American Truck Simulator
No, really. This truck simulator might not have the lavish production values of some of the other games on this list, but in the dead of night its deserts are beautifully atmospheric. There’s something compelling about those quiet, lonely stretches of road, dark except for the glow of your headlights and the occasional neon motel sign buzzing in the distance.
Grand Theft Auto 5
The city of Los Santos is an intricate, staggeringly detailed urban sprawl, and one of the most incredible cities and open world games on PC. Then you leave the city limits behind and find yourself in a vast expanse of countryside dominated by the towering silhouette of the colossal Mt. Chiliad, where, from its peak, you can see the skyscrapers of downtown Los Santos far in the distance.
In this vivid ocean you’ll find fields of dancing kelp, caves illuminated by fluorescent fungi, bubbling thermal vents, and sandy plains sprinkled with glowing plants. It’s a diverse, vibrant setting that feels truly alien, and the hand-crafted nature of the world means exploration is genuinely rewarding. The deeper you go, the deeper the mystery becomes.
In 1940s, Empire Bay is bleak and wintry, with military planes in the sky and off-duty soldiers on the streets reminding you that World War II is still in full force. Then Vito ends up in jail, returning in the 1950s to find the city sunny, optimistic, and vividly colourful. It’s not as detailed or big as the cities of GTA, but makes up for it with an incredible sense of place and atmosphere.

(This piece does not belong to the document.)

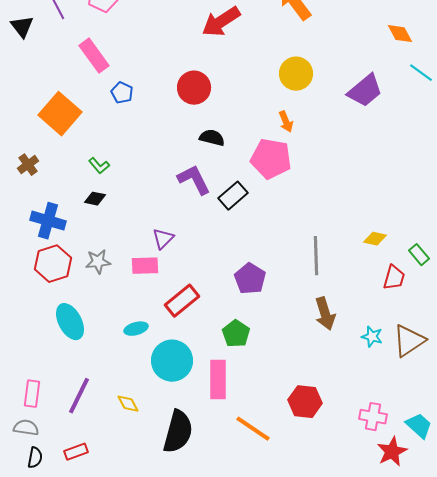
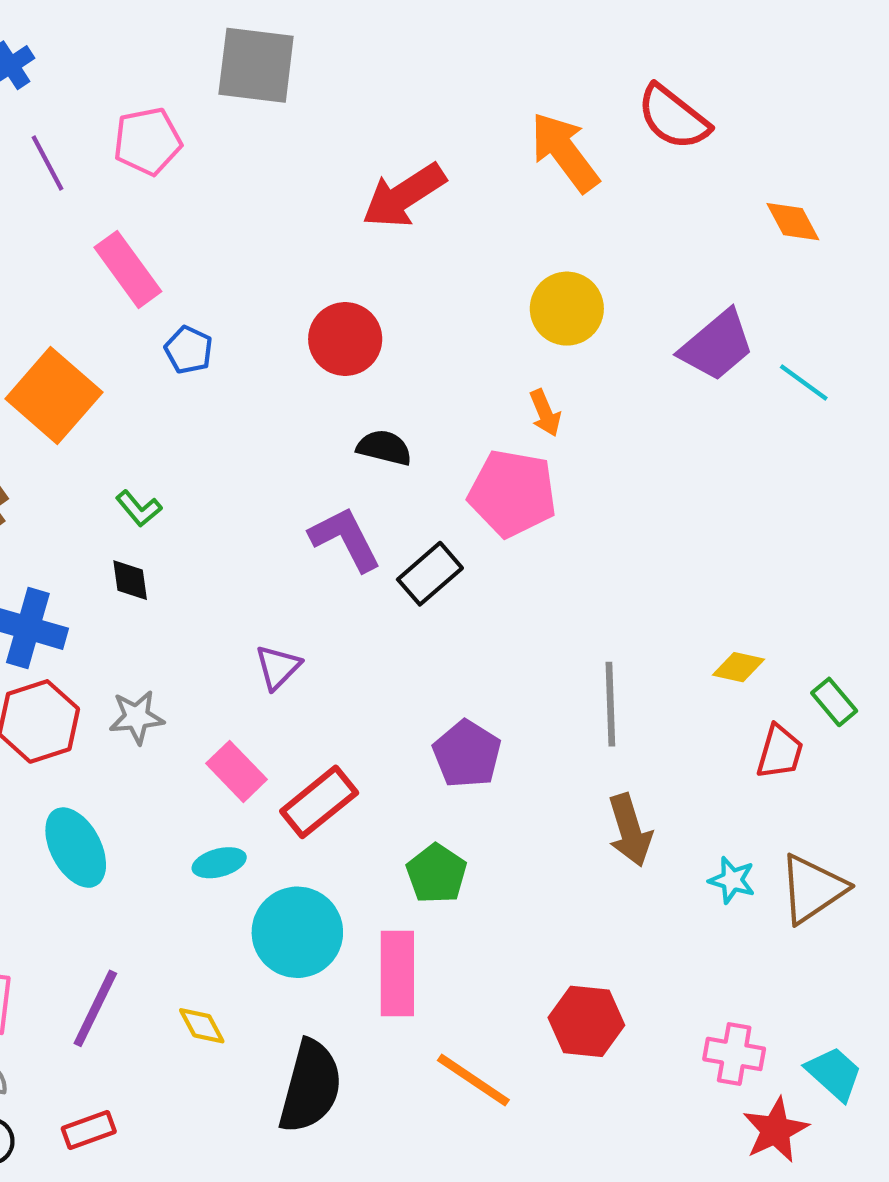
cyan line: (421, 73) -> (804, 382), moved
black diamond: (95, 199) -> (130, 580), turned 70
pink rectangle: (145, 266) -> (237, 771), moved, turned 48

Avalanche’s vast desert wasteland has a surprising amount of colour, variety, and unexpected weather effects, which collectively create an intoxicating vision of the post-apocalyptic expanse the movies are famous for. It captures the desolation and loneliness of a post-nuclear world better than most games, including the cluttered, distraction-filled Fallout series.
Deus Ex: Human Revolution
The dystopian city of Hengsha isn’t huge, but the use of neon lights, colourful advertising, and narrow streets creates a convincing sense that you’re at the bottom rung of a two-tiered futuristic city. Nothing feels over-designed, which cyberpunk settings are frequently guilty of, and while Mankind Divided is technically superior, this is a more compelling space.
Everybody’s Gone to the Rapture
This slice of rural Britain is one of the most lavish and well-observed settings on PC. The sleepy villages, rolling farmland, and holiday camps of Shropshire perfectly capture the feel of the British countryside, and provide an eerie, unsettling backdrop for the game’s melancholy sci-fi storyline. The marriage of the mundanely pastoral and frighteningly supernatural is incredibly eerie.
Assassin’s Creed IV: Black Flag
Black Flag absolutely nails the feeling of being a pirate, giving you the freedom to explore a huge chunk of the West Indies including Cuba, Jamaica, the Bahamas, and countless other small islands. Sailing those crystal blue waters, listening to your crew sing shanties, is absolutely transporting, and arguably the best-realised setting in the series’ long history.